[Records drawn from a dataset]
Start of Block
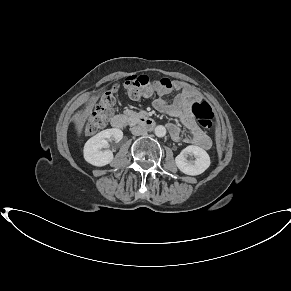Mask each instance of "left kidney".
Wrapping results in <instances>:
<instances>
[{"label":"left kidney","instance_id":"obj_1","mask_svg":"<svg viewBox=\"0 0 291 291\" xmlns=\"http://www.w3.org/2000/svg\"><path fill=\"white\" fill-rule=\"evenodd\" d=\"M186 155H193L195 160L188 161ZM175 163L184 174L195 176L203 173L210 166V157L204 149L189 145L176 156Z\"/></svg>","mask_w":291,"mask_h":291}]
</instances>
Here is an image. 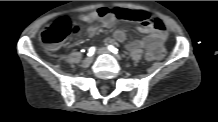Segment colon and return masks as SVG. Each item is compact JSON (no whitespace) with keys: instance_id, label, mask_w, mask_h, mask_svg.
I'll return each mask as SVG.
<instances>
[{"instance_id":"5ec220e1","label":"colon","mask_w":218,"mask_h":122,"mask_svg":"<svg viewBox=\"0 0 218 122\" xmlns=\"http://www.w3.org/2000/svg\"><path fill=\"white\" fill-rule=\"evenodd\" d=\"M113 12L120 19L136 21L155 28L164 27L159 19L145 11L117 8ZM78 30L79 27L73 24L69 18L62 17L51 22L42 30L41 41L47 48L56 49L69 34L76 33ZM167 54L166 48H158L157 53L154 54V61L163 62Z\"/></svg>"}]
</instances>
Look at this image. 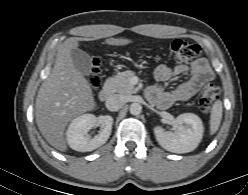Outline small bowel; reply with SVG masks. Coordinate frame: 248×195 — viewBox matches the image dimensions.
<instances>
[{
  "label": "small bowel",
  "instance_id": "1",
  "mask_svg": "<svg viewBox=\"0 0 248 195\" xmlns=\"http://www.w3.org/2000/svg\"><path fill=\"white\" fill-rule=\"evenodd\" d=\"M186 75V79L172 90H166L164 83L175 76ZM157 84L148 89V97L156 105L168 108L175 103L190 100L199 88L213 78V72L206 60L200 59L191 66L179 64L173 68L160 65L155 69Z\"/></svg>",
  "mask_w": 248,
  "mask_h": 195
}]
</instances>
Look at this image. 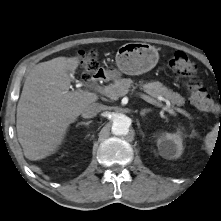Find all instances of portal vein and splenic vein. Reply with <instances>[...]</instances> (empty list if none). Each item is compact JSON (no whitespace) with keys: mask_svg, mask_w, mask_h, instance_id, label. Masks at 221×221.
Segmentation results:
<instances>
[{"mask_svg":"<svg viewBox=\"0 0 221 221\" xmlns=\"http://www.w3.org/2000/svg\"><path fill=\"white\" fill-rule=\"evenodd\" d=\"M128 91H129V90H124L121 95H122V96L126 95V94L128 93ZM99 92L102 93V94H104L105 96H108V97H110V95H112V94H111V89H110L109 86H106V87H104V88H100V89H99ZM112 96L114 97V95H112ZM139 96H140V98H142V99L145 100L146 102H148V103H150V104H152V105H154V106H157V107L162 108L163 111H167V112H169V113L172 114V115L175 114L174 109L171 108L170 105H163V104H161L159 101H157V100H155V99L151 98L150 96H148V95H146V94H143V93H139ZM160 97H161V96H160ZM158 98H159V97H158ZM159 100H162V99L160 98ZM166 102L168 103L169 101L166 100ZM176 110H177V112H179V113H181V114H183V115H185V116H189V114H188L186 111L182 110V109L177 108Z\"/></svg>","mask_w":221,"mask_h":221,"instance_id":"1","label":"portal vein and splenic vein"}]
</instances>
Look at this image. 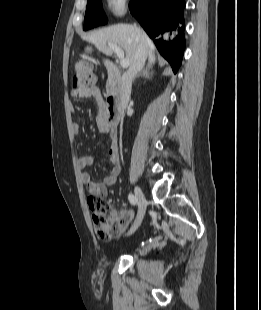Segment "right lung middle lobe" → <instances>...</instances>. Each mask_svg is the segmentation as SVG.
<instances>
[{
	"mask_svg": "<svg viewBox=\"0 0 261 310\" xmlns=\"http://www.w3.org/2000/svg\"><path fill=\"white\" fill-rule=\"evenodd\" d=\"M107 23V18L102 9V0H87L84 20V30Z\"/></svg>",
	"mask_w": 261,
	"mask_h": 310,
	"instance_id": "obj_1",
	"label": "right lung middle lobe"
}]
</instances>
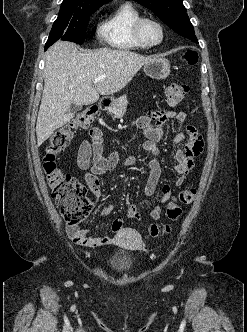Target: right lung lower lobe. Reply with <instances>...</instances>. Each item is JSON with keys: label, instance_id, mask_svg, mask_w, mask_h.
Listing matches in <instances>:
<instances>
[{"label": "right lung lower lobe", "instance_id": "98d812e1", "mask_svg": "<svg viewBox=\"0 0 247 332\" xmlns=\"http://www.w3.org/2000/svg\"><path fill=\"white\" fill-rule=\"evenodd\" d=\"M52 44H48V43H46V45H45V50L49 47V46H51Z\"/></svg>", "mask_w": 247, "mask_h": 332}]
</instances>
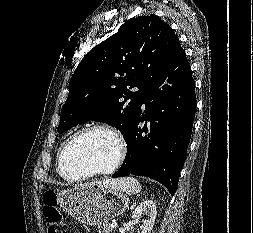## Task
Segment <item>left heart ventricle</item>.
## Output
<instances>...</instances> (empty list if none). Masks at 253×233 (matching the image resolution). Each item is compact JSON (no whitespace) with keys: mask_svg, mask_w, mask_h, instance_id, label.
Returning <instances> with one entry per match:
<instances>
[{"mask_svg":"<svg viewBox=\"0 0 253 233\" xmlns=\"http://www.w3.org/2000/svg\"><path fill=\"white\" fill-rule=\"evenodd\" d=\"M117 155V143L104 131H94L75 140L66 151L63 171L76 177L110 166Z\"/></svg>","mask_w":253,"mask_h":233,"instance_id":"left-heart-ventricle-1","label":"left heart ventricle"}]
</instances>
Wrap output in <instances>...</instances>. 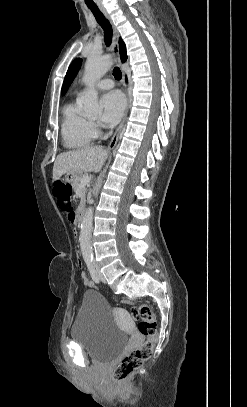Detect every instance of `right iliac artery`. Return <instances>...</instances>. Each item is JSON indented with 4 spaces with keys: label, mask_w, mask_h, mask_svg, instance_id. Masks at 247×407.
<instances>
[{
    "label": "right iliac artery",
    "mask_w": 247,
    "mask_h": 407,
    "mask_svg": "<svg viewBox=\"0 0 247 407\" xmlns=\"http://www.w3.org/2000/svg\"><path fill=\"white\" fill-rule=\"evenodd\" d=\"M92 261H93L92 257H86L85 258V263H86V265L88 267V270L90 272V275H91L93 281L95 283H99L100 279H99V276H98V274H97V272H96V270H95V268L93 266Z\"/></svg>",
    "instance_id": "82829eb1"
}]
</instances>
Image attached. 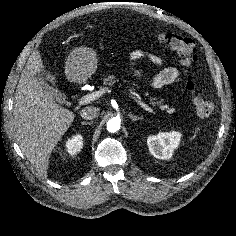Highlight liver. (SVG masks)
Segmentation results:
<instances>
[{
  "instance_id": "liver-1",
  "label": "liver",
  "mask_w": 236,
  "mask_h": 236,
  "mask_svg": "<svg viewBox=\"0 0 236 236\" xmlns=\"http://www.w3.org/2000/svg\"><path fill=\"white\" fill-rule=\"evenodd\" d=\"M55 84L44 70L39 51H34L22 71L14 97L15 137L22 153L41 177L47 176L49 158L55 145L71 126L75 114L60 106L44 92L37 74Z\"/></svg>"
}]
</instances>
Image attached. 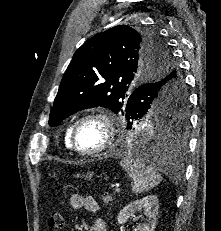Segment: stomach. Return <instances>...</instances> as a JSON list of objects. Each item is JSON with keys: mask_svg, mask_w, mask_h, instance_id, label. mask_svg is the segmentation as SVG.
<instances>
[{"mask_svg": "<svg viewBox=\"0 0 221 231\" xmlns=\"http://www.w3.org/2000/svg\"><path fill=\"white\" fill-rule=\"evenodd\" d=\"M146 131H143V132H139L140 133H145ZM93 176V172H88L87 175L85 176L86 178H92Z\"/></svg>", "mask_w": 221, "mask_h": 231, "instance_id": "stomach-1", "label": "stomach"}]
</instances>
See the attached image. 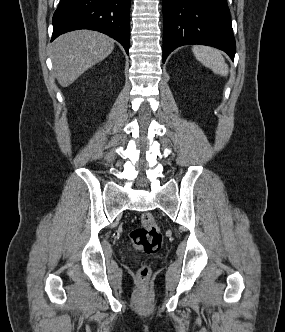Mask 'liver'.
I'll return each mask as SVG.
<instances>
[{"mask_svg":"<svg viewBox=\"0 0 285 332\" xmlns=\"http://www.w3.org/2000/svg\"><path fill=\"white\" fill-rule=\"evenodd\" d=\"M113 49L114 40L97 31L77 30L59 36L50 49L57 81L62 87L69 86Z\"/></svg>","mask_w":285,"mask_h":332,"instance_id":"6515ba94","label":"liver"}]
</instances>
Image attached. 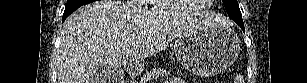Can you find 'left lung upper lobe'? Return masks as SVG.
<instances>
[{"mask_svg": "<svg viewBox=\"0 0 307 83\" xmlns=\"http://www.w3.org/2000/svg\"><path fill=\"white\" fill-rule=\"evenodd\" d=\"M222 2L224 3L229 18L234 20L237 24H243L242 15L237 0H222Z\"/></svg>", "mask_w": 307, "mask_h": 83, "instance_id": "5c2ea615", "label": "left lung upper lobe"}]
</instances>
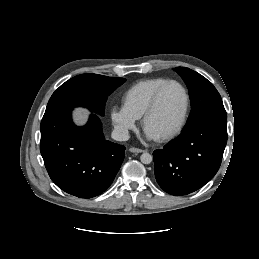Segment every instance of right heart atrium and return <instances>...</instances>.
<instances>
[{
    "label": "right heart atrium",
    "mask_w": 259,
    "mask_h": 259,
    "mask_svg": "<svg viewBox=\"0 0 259 259\" xmlns=\"http://www.w3.org/2000/svg\"><path fill=\"white\" fill-rule=\"evenodd\" d=\"M110 120L120 138H126L131 130L137 127V120L123 106H113L110 110Z\"/></svg>",
    "instance_id": "1"
}]
</instances>
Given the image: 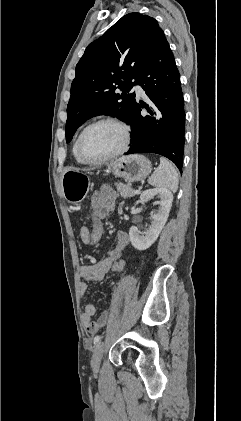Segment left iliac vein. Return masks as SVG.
Returning <instances> with one entry per match:
<instances>
[{
	"instance_id": "1",
	"label": "left iliac vein",
	"mask_w": 241,
	"mask_h": 421,
	"mask_svg": "<svg viewBox=\"0 0 241 421\" xmlns=\"http://www.w3.org/2000/svg\"><path fill=\"white\" fill-rule=\"evenodd\" d=\"M103 353H104V343L100 342L96 345L94 351H93V356L91 359V366L93 368V370L97 371L100 367L101 364V360L103 357Z\"/></svg>"
}]
</instances>
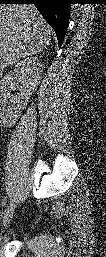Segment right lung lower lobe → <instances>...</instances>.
I'll return each mask as SVG.
<instances>
[{"label": "right lung lower lobe", "mask_w": 106, "mask_h": 257, "mask_svg": "<svg viewBox=\"0 0 106 257\" xmlns=\"http://www.w3.org/2000/svg\"><path fill=\"white\" fill-rule=\"evenodd\" d=\"M0 3L34 4L44 19L54 29L58 45L61 47L67 31L71 4L74 3L73 0H0Z\"/></svg>", "instance_id": "1"}]
</instances>
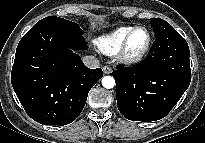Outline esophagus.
<instances>
[{"instance_id": "34e87169", "label": "esophagus", "mask_w": 205, "mask_h": 143, "mask_svg": "<svg viewBox=\"0 0 205 143\" xmlns=\"http://www.w3.org/2000/svg\"><path fill=\"white\" fill-rule=\"evenodd\" d=\"M102 70H103L104 74L112 73V69L109 66H103Z\"/></svg>"}]
</instances>
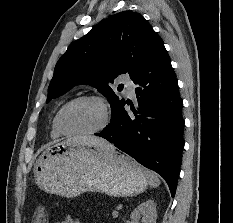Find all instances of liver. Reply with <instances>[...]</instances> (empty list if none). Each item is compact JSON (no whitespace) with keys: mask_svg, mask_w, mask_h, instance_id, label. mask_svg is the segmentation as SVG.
<instances>
[{"mask_svg":"<svg viewBox=\"0 0 233 223\" xmlns=\"http://www.w3.org/2000/svg\"><path fill=\"white\" fill-rule=\"evenodd\" d=\"M71 143H83V145H96V147H106V149H116L115 145L103 139V137H97V135H81V137H71L68 139Z\"/></svg>","mask_w":233,"mask_h":223,"instance_id":"6515ba94","label":"liver"}]
</instances>
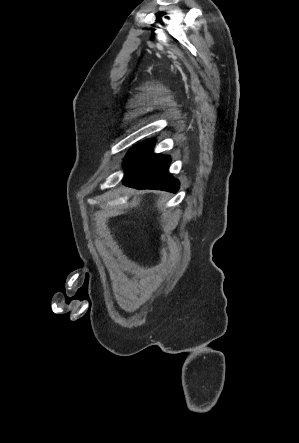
End of Block
Write out exactly the stretch of lines that begins with the line containing "Outline esophagus." and ends with the last line of the records above, leaving out the pictures.

Outline esophagus.
<instances>
[{"instance_id": "34e87169", "label": "esophagus", "mask_w": 205, "mask_h": 143, "mask_svg": "<svg viewBox=\"0 0 205 143\" xmlns=\"http://www.w3.org/2000/svg\"><path fill=\"white\" fill-rule=\"evenodd\" d=\"M102 70H103L104 74L112 73V69L109 66H103Z\"/></svg>"}]
</instances>
Find all instances of liver. Reply with <instances>[...]</instances> (empty list if none). Each item is compact JSON (no whitespace) with keys: mask_svg, mask_w, mask_h, instance_id, label. mask_svg is the segmentation as SVG.
<instances>
[{"mask_svg":"<svg viewBox=\"0 0 233 223\" xmlns=\"http://www.w3.org/2000/svg\"><path fill=\"white\" fill-rule=\"evenodd\" d=\"M71 143H83V145H96V147H106V149H116L115 145L103 139V137H97V135H81V137H71L68 139Z\"/></svg>","mask_w":233,"mask_h":223,"instance_id":"6515ba94","label":"liver"}]
</instances>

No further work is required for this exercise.